For every line in the records below that holds "mennesker", make a copy.

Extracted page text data
BEGIN

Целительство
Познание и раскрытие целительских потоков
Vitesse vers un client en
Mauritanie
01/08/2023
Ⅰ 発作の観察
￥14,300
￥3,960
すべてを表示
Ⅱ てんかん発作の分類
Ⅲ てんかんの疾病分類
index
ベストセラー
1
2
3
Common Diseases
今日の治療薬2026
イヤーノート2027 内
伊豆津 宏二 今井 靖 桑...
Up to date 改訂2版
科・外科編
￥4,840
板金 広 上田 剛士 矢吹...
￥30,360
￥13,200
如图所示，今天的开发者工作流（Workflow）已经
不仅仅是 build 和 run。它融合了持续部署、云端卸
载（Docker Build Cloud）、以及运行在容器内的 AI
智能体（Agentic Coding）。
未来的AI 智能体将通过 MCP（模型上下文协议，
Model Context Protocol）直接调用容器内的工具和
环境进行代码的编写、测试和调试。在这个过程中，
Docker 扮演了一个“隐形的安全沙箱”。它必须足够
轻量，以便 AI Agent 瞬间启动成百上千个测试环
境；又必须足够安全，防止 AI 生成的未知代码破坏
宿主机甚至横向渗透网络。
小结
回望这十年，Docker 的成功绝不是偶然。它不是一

END
BEGIN

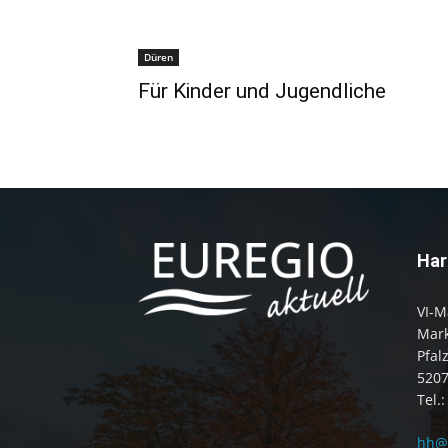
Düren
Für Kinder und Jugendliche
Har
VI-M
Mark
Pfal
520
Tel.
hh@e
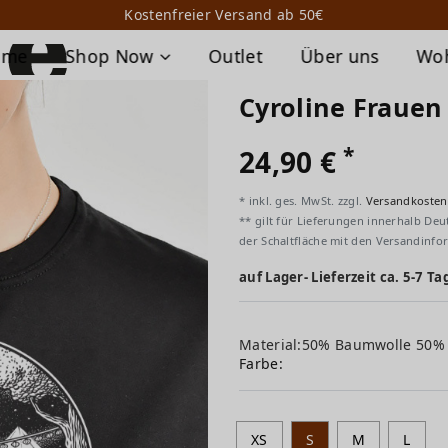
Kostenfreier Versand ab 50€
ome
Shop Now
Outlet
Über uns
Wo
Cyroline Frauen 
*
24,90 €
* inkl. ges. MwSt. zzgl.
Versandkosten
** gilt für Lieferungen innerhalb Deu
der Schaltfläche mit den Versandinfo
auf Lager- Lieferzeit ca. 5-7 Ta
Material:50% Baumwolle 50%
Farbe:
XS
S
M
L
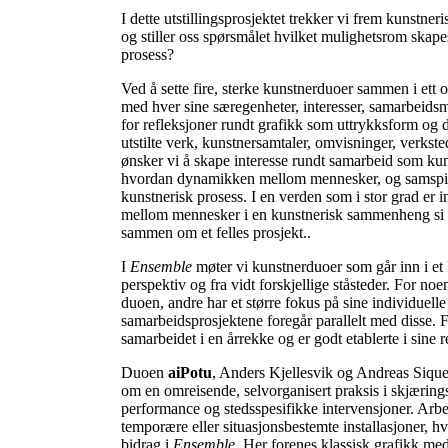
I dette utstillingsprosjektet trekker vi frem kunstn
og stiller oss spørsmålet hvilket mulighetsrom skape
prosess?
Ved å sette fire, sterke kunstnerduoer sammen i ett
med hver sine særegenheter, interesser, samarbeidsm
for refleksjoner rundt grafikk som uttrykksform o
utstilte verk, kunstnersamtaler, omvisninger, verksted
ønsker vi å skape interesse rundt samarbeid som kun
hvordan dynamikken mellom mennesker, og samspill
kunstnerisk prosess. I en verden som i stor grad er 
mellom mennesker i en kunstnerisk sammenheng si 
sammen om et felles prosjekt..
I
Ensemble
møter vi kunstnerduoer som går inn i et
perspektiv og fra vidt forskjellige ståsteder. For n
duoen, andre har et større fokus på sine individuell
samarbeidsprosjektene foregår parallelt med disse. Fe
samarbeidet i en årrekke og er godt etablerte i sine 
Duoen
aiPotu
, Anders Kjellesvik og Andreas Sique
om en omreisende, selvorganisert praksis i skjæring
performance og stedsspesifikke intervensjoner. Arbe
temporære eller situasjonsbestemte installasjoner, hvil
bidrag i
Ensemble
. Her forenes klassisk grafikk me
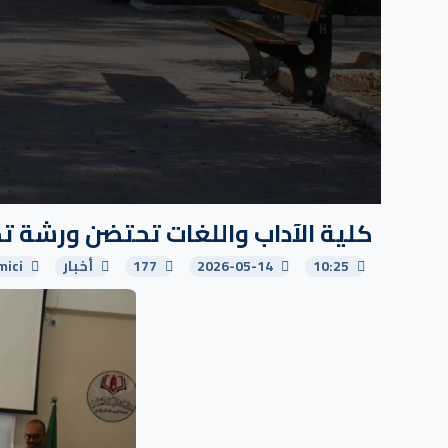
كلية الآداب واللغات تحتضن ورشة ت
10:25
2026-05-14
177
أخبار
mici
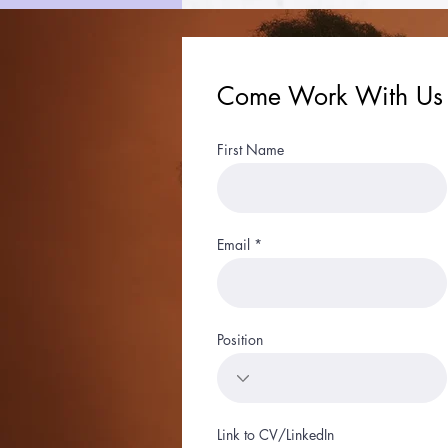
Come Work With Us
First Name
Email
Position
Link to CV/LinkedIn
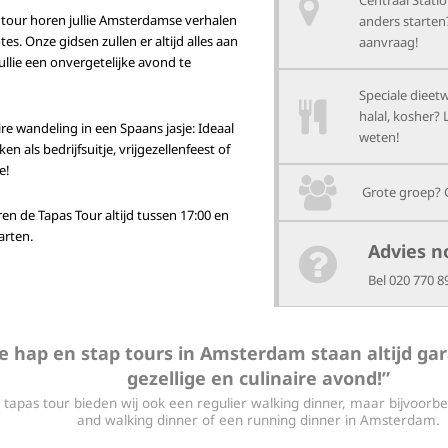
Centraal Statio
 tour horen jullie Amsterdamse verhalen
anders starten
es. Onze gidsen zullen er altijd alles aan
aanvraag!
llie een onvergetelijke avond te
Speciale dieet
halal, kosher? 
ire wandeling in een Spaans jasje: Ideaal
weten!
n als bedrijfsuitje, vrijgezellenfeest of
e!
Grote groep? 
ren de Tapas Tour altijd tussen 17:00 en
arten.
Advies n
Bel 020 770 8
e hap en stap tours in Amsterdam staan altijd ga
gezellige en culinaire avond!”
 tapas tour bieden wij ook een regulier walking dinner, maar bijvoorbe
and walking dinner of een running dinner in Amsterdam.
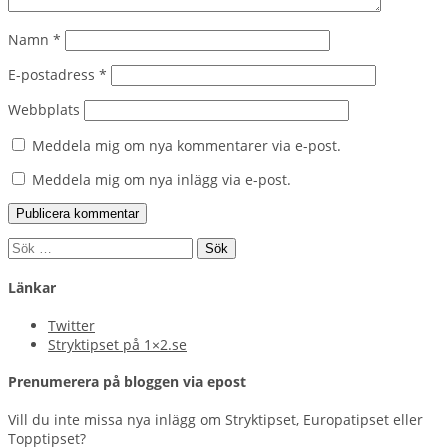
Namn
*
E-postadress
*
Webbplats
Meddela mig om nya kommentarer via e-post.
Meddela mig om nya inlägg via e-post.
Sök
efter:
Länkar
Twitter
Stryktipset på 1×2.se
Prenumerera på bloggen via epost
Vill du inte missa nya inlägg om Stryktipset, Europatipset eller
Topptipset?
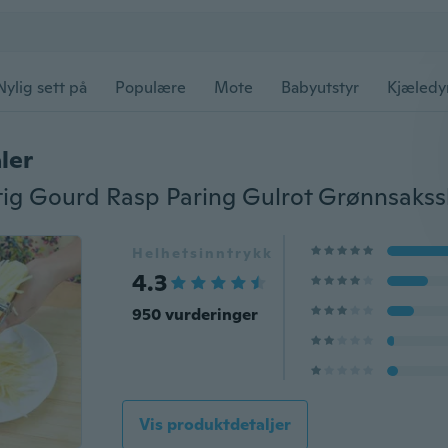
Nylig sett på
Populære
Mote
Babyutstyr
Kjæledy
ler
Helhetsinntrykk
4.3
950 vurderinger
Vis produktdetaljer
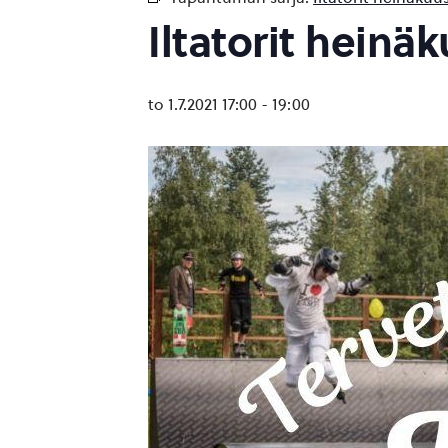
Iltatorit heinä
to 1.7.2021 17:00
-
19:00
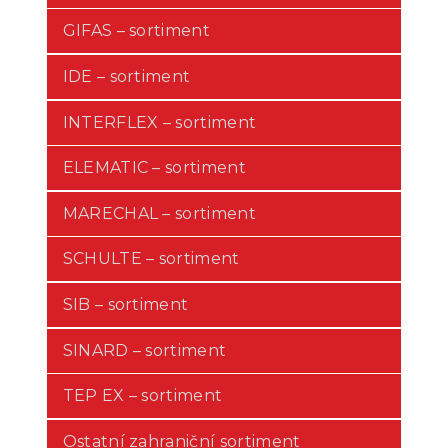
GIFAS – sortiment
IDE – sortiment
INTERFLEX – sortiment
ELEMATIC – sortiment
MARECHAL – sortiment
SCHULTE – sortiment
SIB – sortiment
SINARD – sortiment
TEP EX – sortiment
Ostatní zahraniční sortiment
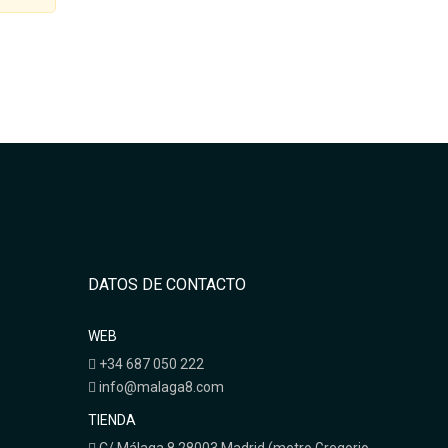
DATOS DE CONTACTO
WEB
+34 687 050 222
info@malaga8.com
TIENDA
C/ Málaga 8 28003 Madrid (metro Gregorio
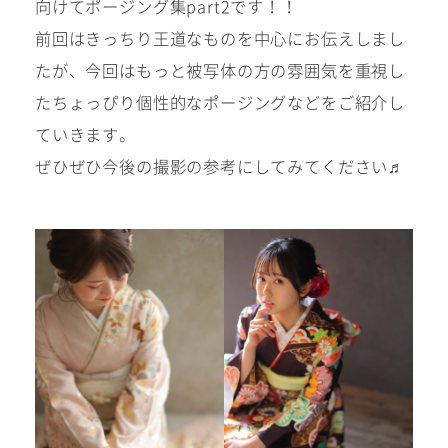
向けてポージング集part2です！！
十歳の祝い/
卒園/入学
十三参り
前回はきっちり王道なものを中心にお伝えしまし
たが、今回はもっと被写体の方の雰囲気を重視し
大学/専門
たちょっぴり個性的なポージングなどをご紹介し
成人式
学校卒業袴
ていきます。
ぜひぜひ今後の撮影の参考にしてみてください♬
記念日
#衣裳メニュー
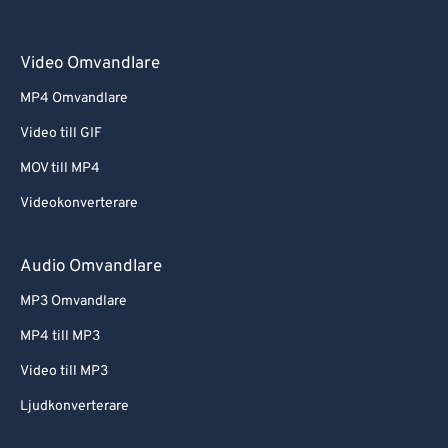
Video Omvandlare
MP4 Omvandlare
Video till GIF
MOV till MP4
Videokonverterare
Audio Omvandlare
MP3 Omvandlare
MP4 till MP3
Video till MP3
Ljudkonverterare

END
BEGIN

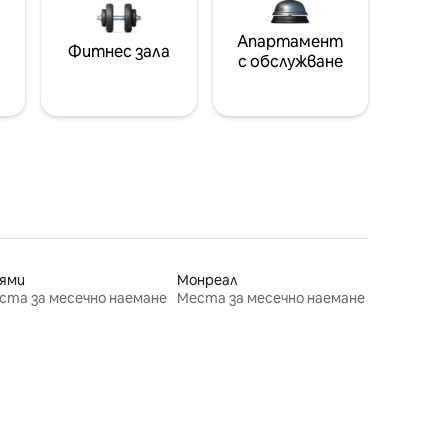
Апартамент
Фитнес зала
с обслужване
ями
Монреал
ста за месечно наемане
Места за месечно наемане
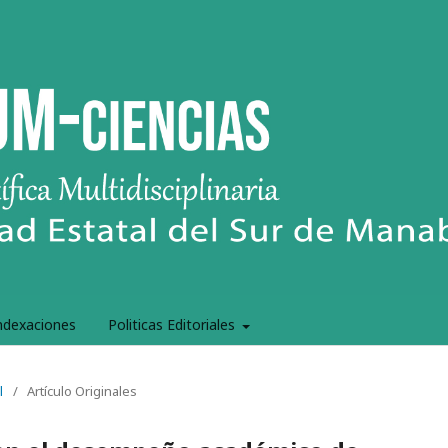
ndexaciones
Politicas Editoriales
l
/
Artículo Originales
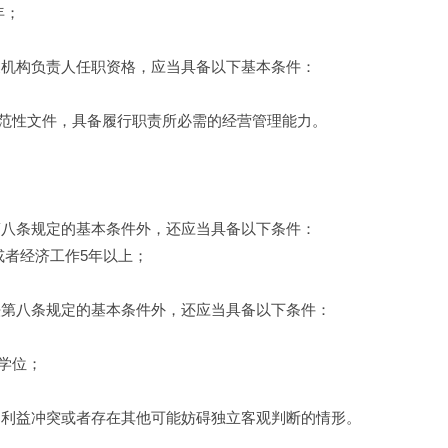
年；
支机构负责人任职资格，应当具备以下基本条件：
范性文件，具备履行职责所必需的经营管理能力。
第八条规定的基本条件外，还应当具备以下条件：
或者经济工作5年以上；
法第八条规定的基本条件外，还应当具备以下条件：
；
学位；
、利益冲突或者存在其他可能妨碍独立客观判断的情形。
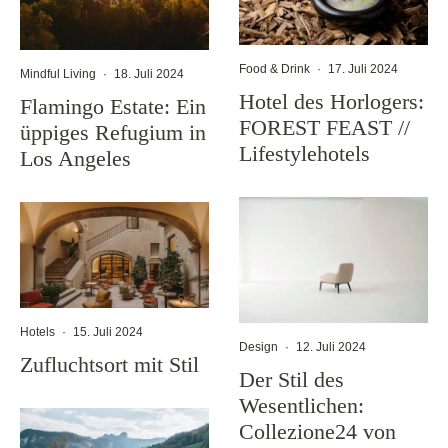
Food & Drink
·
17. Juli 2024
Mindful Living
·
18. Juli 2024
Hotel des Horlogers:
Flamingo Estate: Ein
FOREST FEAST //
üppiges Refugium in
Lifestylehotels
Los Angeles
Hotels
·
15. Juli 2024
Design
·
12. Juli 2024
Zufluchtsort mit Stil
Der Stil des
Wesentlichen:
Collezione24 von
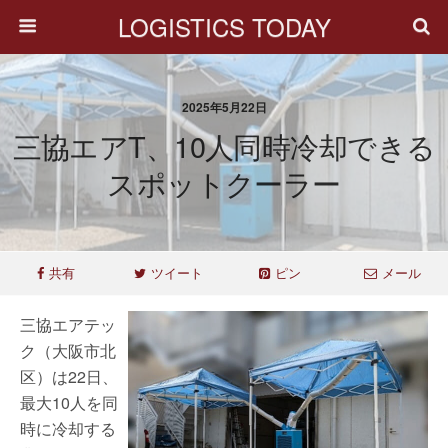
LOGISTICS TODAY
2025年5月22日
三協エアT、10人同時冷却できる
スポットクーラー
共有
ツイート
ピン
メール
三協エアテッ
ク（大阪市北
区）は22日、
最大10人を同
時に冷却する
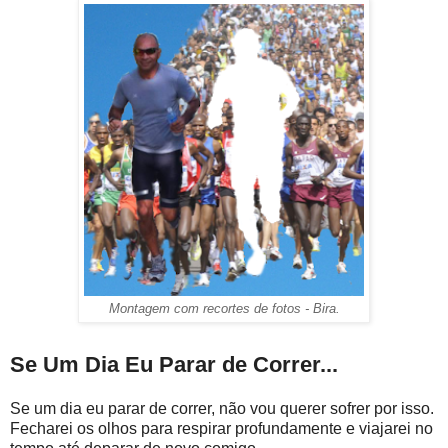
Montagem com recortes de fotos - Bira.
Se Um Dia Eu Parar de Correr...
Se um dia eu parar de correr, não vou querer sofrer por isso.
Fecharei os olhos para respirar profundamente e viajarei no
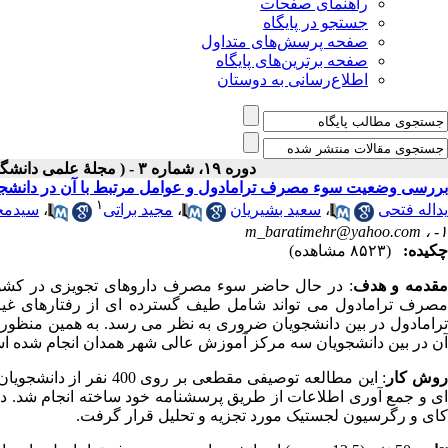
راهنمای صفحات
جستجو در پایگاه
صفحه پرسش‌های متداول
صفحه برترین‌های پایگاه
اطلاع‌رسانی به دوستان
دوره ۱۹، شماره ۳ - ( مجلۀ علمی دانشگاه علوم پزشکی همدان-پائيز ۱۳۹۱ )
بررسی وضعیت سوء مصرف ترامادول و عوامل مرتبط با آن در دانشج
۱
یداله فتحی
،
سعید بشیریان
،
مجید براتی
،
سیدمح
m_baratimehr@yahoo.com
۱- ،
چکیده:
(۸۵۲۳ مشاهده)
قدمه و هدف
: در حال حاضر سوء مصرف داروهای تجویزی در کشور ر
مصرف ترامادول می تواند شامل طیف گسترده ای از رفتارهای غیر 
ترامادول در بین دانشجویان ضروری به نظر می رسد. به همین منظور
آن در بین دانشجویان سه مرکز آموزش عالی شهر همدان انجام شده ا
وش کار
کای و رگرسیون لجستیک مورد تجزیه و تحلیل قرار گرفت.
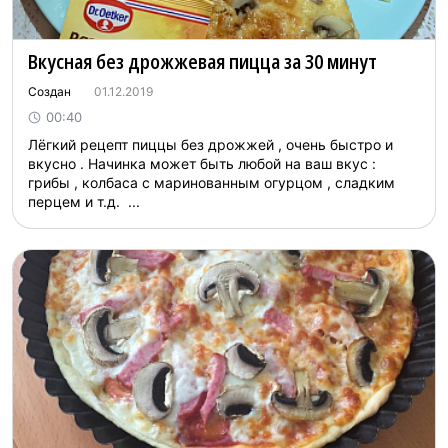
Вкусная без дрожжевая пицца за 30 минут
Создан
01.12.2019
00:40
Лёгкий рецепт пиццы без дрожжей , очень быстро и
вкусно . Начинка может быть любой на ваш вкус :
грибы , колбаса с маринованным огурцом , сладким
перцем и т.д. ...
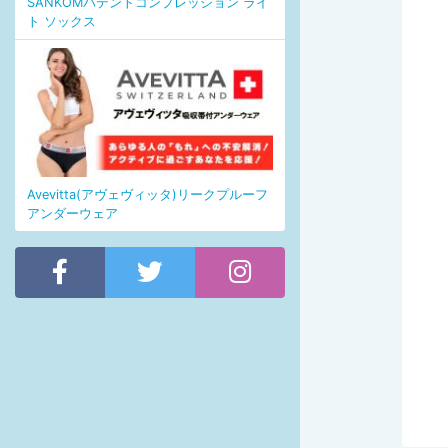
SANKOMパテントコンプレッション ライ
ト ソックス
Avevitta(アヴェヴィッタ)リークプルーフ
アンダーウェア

END

* _WRITTEN REPLY_
hvordan dynamikken mellom mennesker, og samspill
mellom mennesker i en kunstnerisk sammenheng si 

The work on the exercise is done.